- _TASK DETAILS_
The result should be a word-for-word retyping of the entries below, free of pictures.

***** RECORD SET

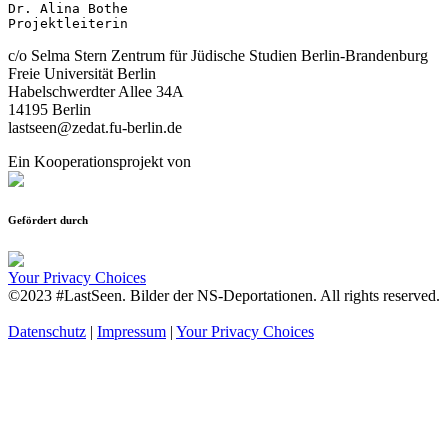
Dr. Alina Bothe

Projektleiterin
c/o Selma Stern Zentrum für Jüdische Studien Berlin-Brandenburg
Freie Universität Berlin
Habelschwerdter Allee 34A
14195 Berlin
lastseen@zedat.fu-berlin.de
Ein Kooperationsprojekt von
Gefördert durch
Your Privacy Choices
©2023 #LastSeen. Bilder der NS-Deportationen. All rights reserved.
Datenschutz
|
Impressum
|
Your Privacy Choices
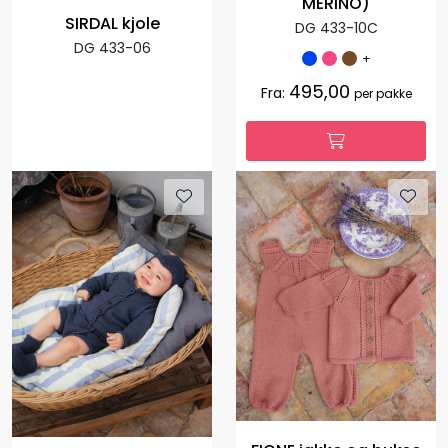
MERINO)
SIRDAL kjole
DG 433-10C
DG 433-06
+
495,00
Fra:
per pakke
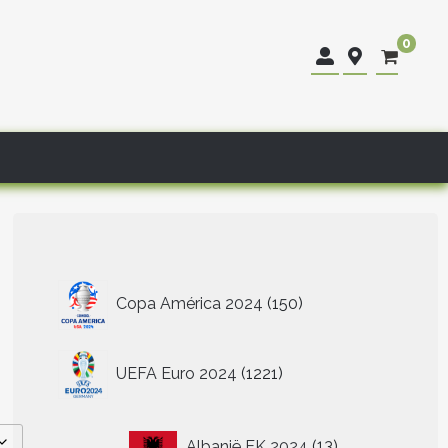
0
150
Copa América 2024
150
producten
1221
UEFA Euro 2024
1221
producten
13
Albanië EK 2024
13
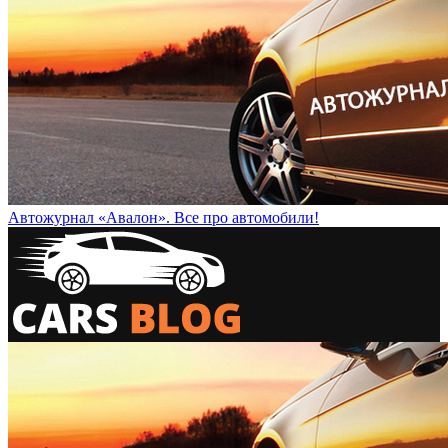
Автожурнал «Авалон». Все про автомобили!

**********

- _TASK RESPONSE_
Dr. Alina Bothe

Projektleiterin
c/o Selma Stern Zentrum für Jüdische Studien Berlin-Brandenburg
Freie Universität Berlin
Habelschwerdter Allee 34A
14195 Berlin
lastseen@zedat.fu-berlin.de
Ein Kooperationsprojekt von
Gefördert durch
Your Privacy Choices
©2023 #LastSeen. Bilder der NS-Deportationen. All rights reserved.
Datenschutz
|
Impressum
|
Your Privacy Choices
MERINO)
SIRDAL kjole
DG 433-10C
DG 433-06
+
495,00
Fra:
per pakke
0
150
Copa América 2024
150
producten
1221
UEFA Euro 2024
1221
producten
13
Albanië EK 2024
13
Автожурнал «Авалон». Все про автомобили!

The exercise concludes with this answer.